Why Do We Call It Good Friday?
I am betting the followers of Jesus didn’t see it that way. Just days before they had followed him through the streets to shouts of ‘Hosanna!’ A song of adoration, shouts of salvation echoed along the way as he rode a donkey – the sign of a king, the sign of a Messiah, the sign of a savior – into a Holy City under martial law. He was there to deliver them. Hopes were high. Spirits soared.
But today… Today he hangs alone on a cross of crucifixion. The shouts today are angry, hard, taunting. “Savior, come down and save yourself.” There is a new sign, a new symbol in this cross of crucifixion; it is the death of an outsider, a traitor, an imposter who would be king. All hope has been dashed to the ground. Blood streams from his head bearing a thorned crown, from his back bearing the stripes of sin, from his hands where God has tattooed us onto his palms, from his feet that have walked both dirty roads and heavenly places. He bleeds on a foreigner’s wooden cross in anguish.
Why do we call it Good Friday?
The night before this Jesus had celebrated Passover with his closest friends. He broke the bread; he blessed the wine.

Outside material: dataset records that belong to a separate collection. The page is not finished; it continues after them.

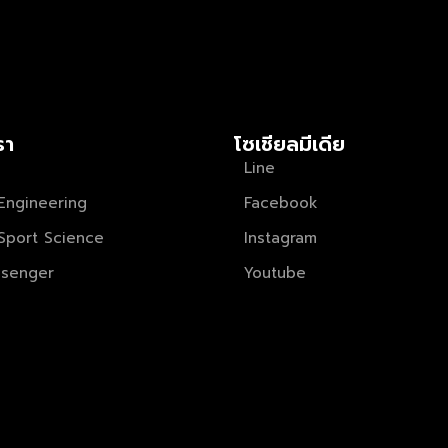
รา
โซเชียลมีเดีย
Line
Engineering
Facebook
Sport Science
Instagram
senger
Youtube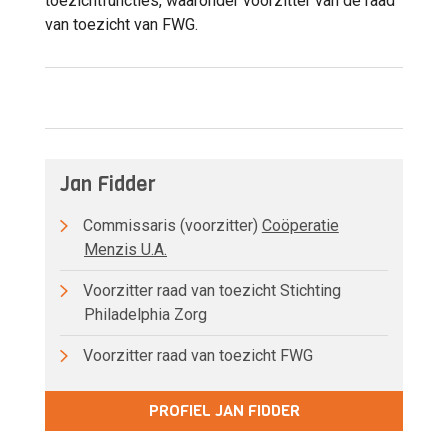
toezichtfuncties, waaronder voorzitter van de raad
van toezicht van FWG.
Jan Fidder
Commissaris (voorzitter)
Coöperatie
Menzis U.A.
Voorzitter raad van toezicht Stichting
Philadelphia Zorg
Voorzitter raad van toezicht FWG
PROFIEL JAN FIDDER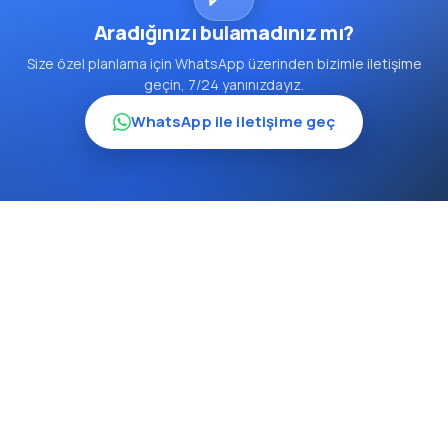
Aradığınızı bulamadınız mı?
Size özel planlama için WhatsApp üzerinden bizimle iletişime
geçin, 7/24 yanınızdayız.
WhatsApp ile iletişime geç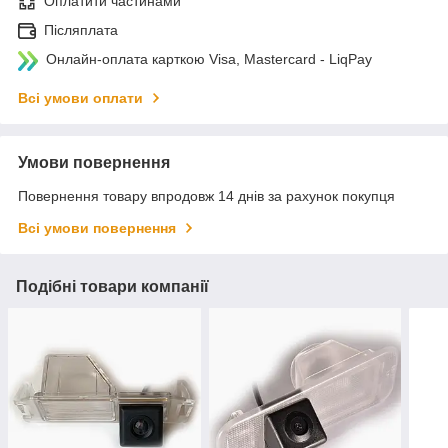
Оплатити частинами
Післяплата
Онлайн-оплата карткою Visa, Mastercard - LiqPay
Всі умови оплати
Умови повернення
Повернення товару впродовж 14 днів за рахунок покупця
Всі умови повернення
Подібні товари компанії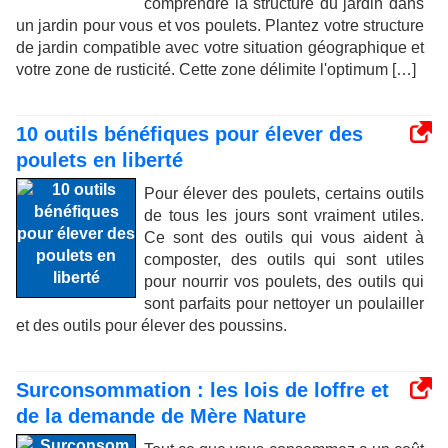
comprendre la structure du jardin dans
un jardin pour vous et vos poulets. Plantez votre structure
de jardin compatible avec votre situation géographique et
votre zone de rusticité. Cette zone délimite l'optimum […]
10 outils bénéfiques pour élever des
poulets en liberté
Pour élever des poulets, certains outils
de tous les jours sont vraiment utiles.
Ce sont des outils qui vous aident à
composter, des outils qui sont utiles
pour nourrir vos poulets, des outils qui
sont parfaits pour nettoyer un poulailler
et des outils pour élever des poussins.
Surconsommation : les lois de loffre et
de la demande de Mère Nature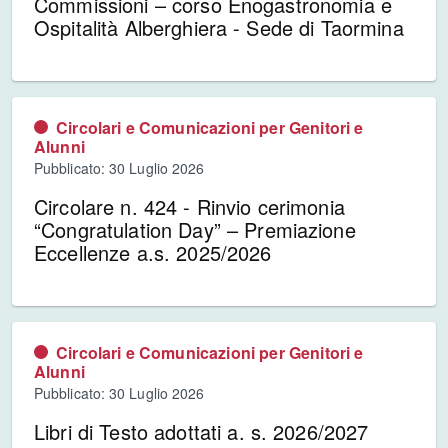
Commissioni – corso Enogastronomia e
Ospitalità Alberghiera - Sede di Taormina
Circolari e Comunicazioni per Genitori e
Alunni
Pubblicato: 30 Luglio 2026
Circolare n. 424 - Rinvio cerimonia
“Congratulation Day” – Premiazione
Eccellenze a.s. 2025/2026
Circolari e Comunicazioni per Genitori e
Alunni
Pubblicato: 30 Luglio 2026
Libri di Testo adottati a. s. 2026/2027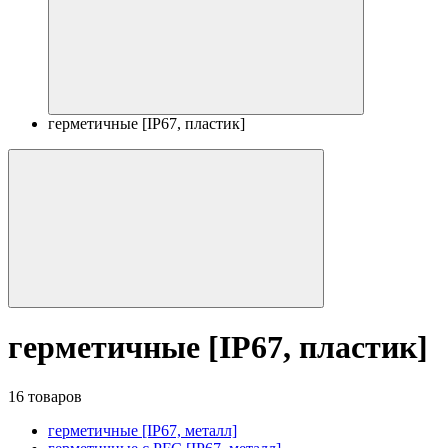
герметичные [IP67, пластик]
герметичные [IP67, пластик]
16 товаров
герметичные [IP67, металл]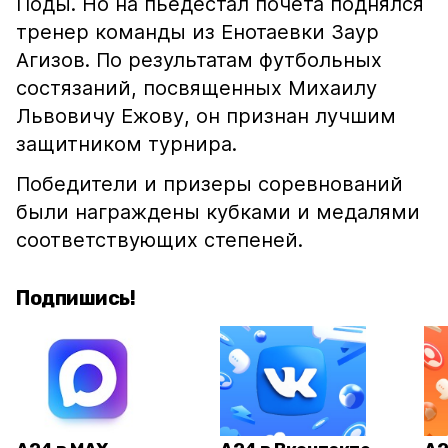
Поды. Но на пьедестал почета поднялся
тренер команды из Енотаевки Заур
Агизов. По результатам футбольных
состязаний, посвященных Михаилу
Львовичу Ежову, он признан лучшим
защитником турнира.
Победители и призеры соревнований
были награждены кубками и медалями
соответствующих степеней.
Подпишись!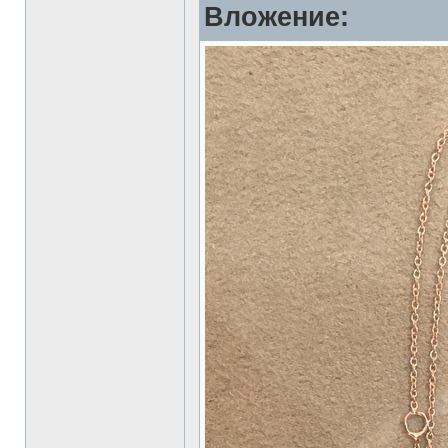
Вложение: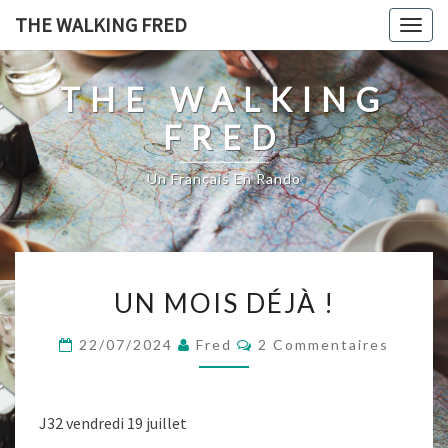
Skip
THE WALKING FRED
Togg
to
navig
content
THE WALKING
FRED
Un Français En Rando
UN
UN MOIS DÉJÀ !
MOIS
DÉJÀ
Commentaires
22/07/2024
Fred
2 Commentaires
!
J32 vendredi 19 juillet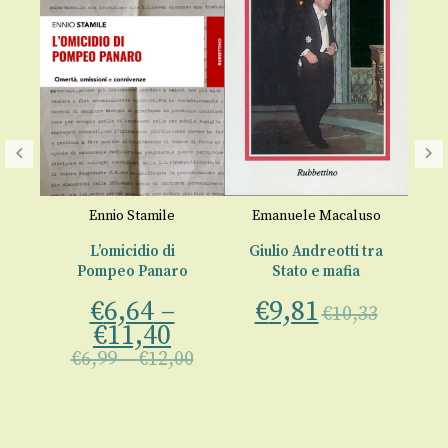
Um
Lui
€
Ennio Stamile
Emanuele Macaluso
L’omicidio di
Giulio Andreotti tra
0-
Pompeo Panaro
Stato e mafia
€
6,64
–
€
9,81
€
10,33
lo
€
11,40
€
6,99
–
€
12,00
00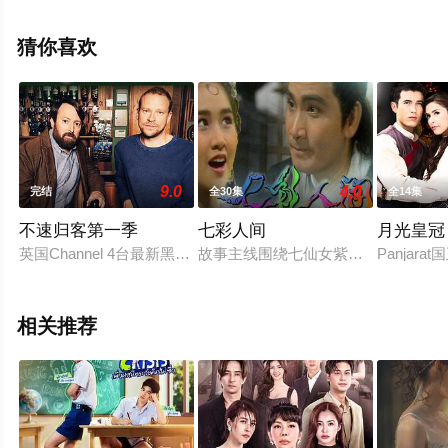
清无删减完整版电视剧全集就上星空电影网，更多相关信
息可移步至豆瓣电视剧、电视猫或剧情网等平台了解。
猜你喜欢
9.0
4.0
完结
全30集
全14集
不速归客第一季
七彩人间
月光皇冠
英国Channel 4台最新黑色喜剧，由曾编剧过《副总统 Veep》和《幕后危机 Th
故事主线围绕七仙女紫衣与凡人画家
Panjar
相关推荐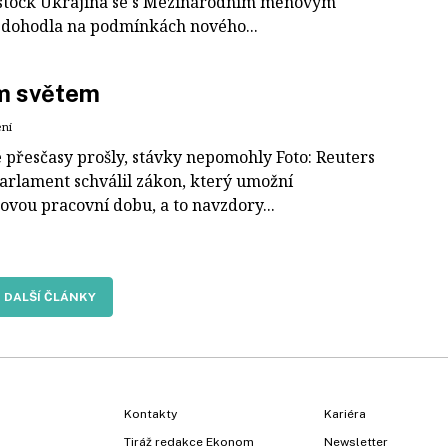
stock Ukrajina se s Mezinárodním měnovým
dohodla na podmínkách nového...
m světem
ení
é přesčasy prošly, stávky nepomohly Foto: Reuters
arlament schválil zákon, který umožní
ovou pracovní dobu, a to navzdory...
DALŠÍ ČLÁNKY
Kontakty
Kariéra
Tiráž redakce Ekonom
Newsletter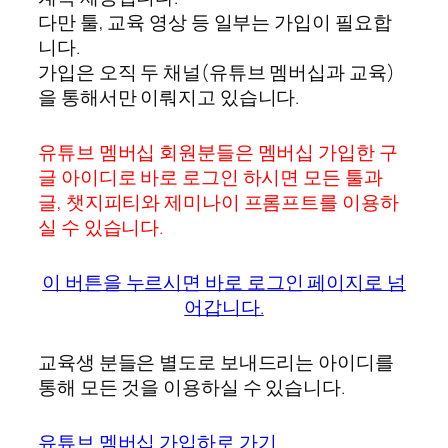
다만 툴, 교육 영상 등 일부는 가입이 필요합
니다.
가입은 오직 두 채널(유튜브 멤버십과 교육)
을 통해서만 이뤄지고 있습니다.
유튜브 멤버십 회원분들은 멤버십 가입한 구
글 아이디로 바로 로그인 하시면 모든 툴과
글, 챗지피티와 제미나이 프롬프트를 이용하
실 수 있습니다.
이 버튼을 누르시면 바로 로그인 페이지로 넘
어갑니다.
교육생 분들은 별도로 보내드리는 아이디를
통해 모든 것을 이용하실 수 있습니다.
유튜브 멤버십 가입하로 가기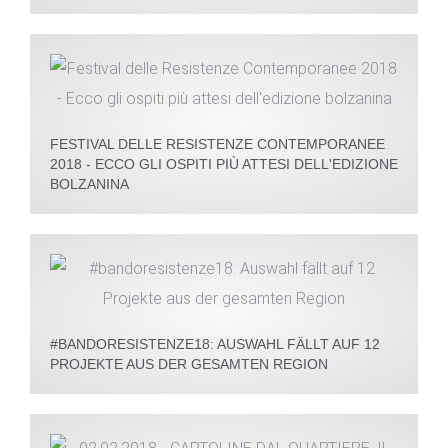
FESTIVAL DELLE RESISTENZE CONTEMPORANEE
2018 - ECCO GLI OSPITI PIÙ ATTESI DELL'EDIZIONE
BOLZANINA
#BANDORESISTENZE18: AUSWAHL FÄLLT AUF 12
PROJEKTE AUS DER GESAMTEN REGION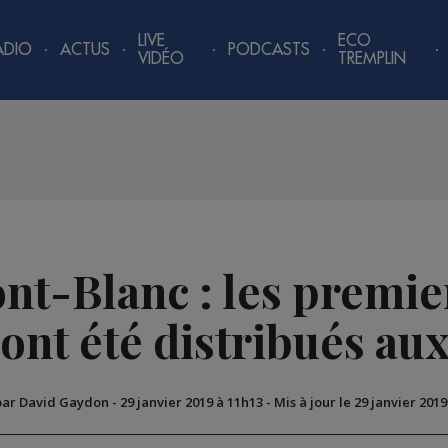
LIVE
ECO
ADIO
ACTUS
PODCASTS
VIDÉO
TREMPLIN
nt-Blanc : les premie
ont été distribués au
par David Gaydon
-
29 janvier 2019 à 11h13
-
Mis à jour le 29 janvier 201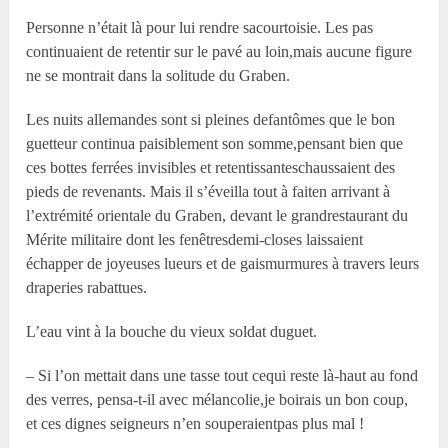
Personne n’était là pour lui rendre sacourtoisie. Les pas
continuaient de retentir sur le pavé au loin,mais aucune figure
ne se montrait dans la solitude du Graben.
Les nuits allemandes sont si pleines defantômes que le bon
guetteur continua paisiblement son somme,pensant bien que
ces bottes ferrées invisibles et retentissanteschaussaient des
pieds de revenants. Mais il s’éveilla tout à faiten arrivant à
l’extrémité orientale du Graben, devant le grandrestaurant du
Mérite militaire dont les fenêtresdemi-closes laissaient
échapper de joyeuses lueurs et de gaismurmures à travers leurs
draperies rabattues.
L’eau vint à la bouche du vieux soldat duguet.
– Si l’on mettait dans une tasse tout cequi reste là-haut au fond
des verres, pensa-t-il avec mélancolie,je boirais un bon coup,
et ces dignes seigneurs n’en souperaientpas plus mal !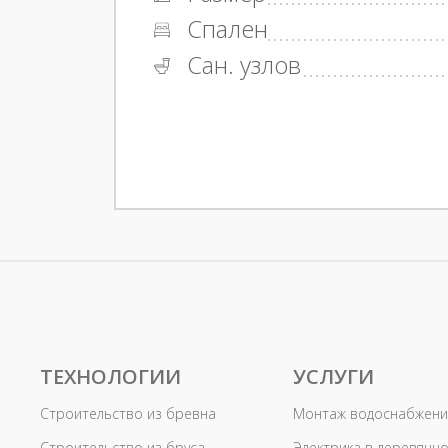
Спален
Сан. узлов
ТЕХНОЛОГИИ
УСЛУГИ
Строительство из бревна
Монтаж водоснабжени
Строительство из бруса
Электрика в деревянн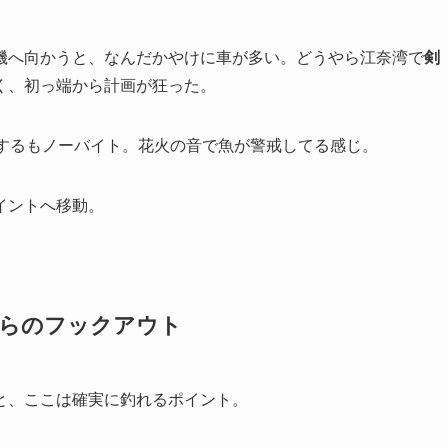
磯へ向かうと、なんだかやけに車が多い。どうやら江奈湾で
剣
く、初っ端から計画が狂った。
ンするもノーバイト。花火の音で魚が警戒してる感じ。
イントへ移動。
からのフックアウト
と、ここは確実に釣れるポイント。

Last night my neighbors gathered around a table to share their Passover meal, to sing their Passover songs and to say their Passover prayers. The generations still gather to remember that God, in the darkness of night, can smear blood on the doorway and defeat the angel of death.
Eat your meal with your cloak and shoes on, ready to leave the table at any moment. It is night. But the morning is coming.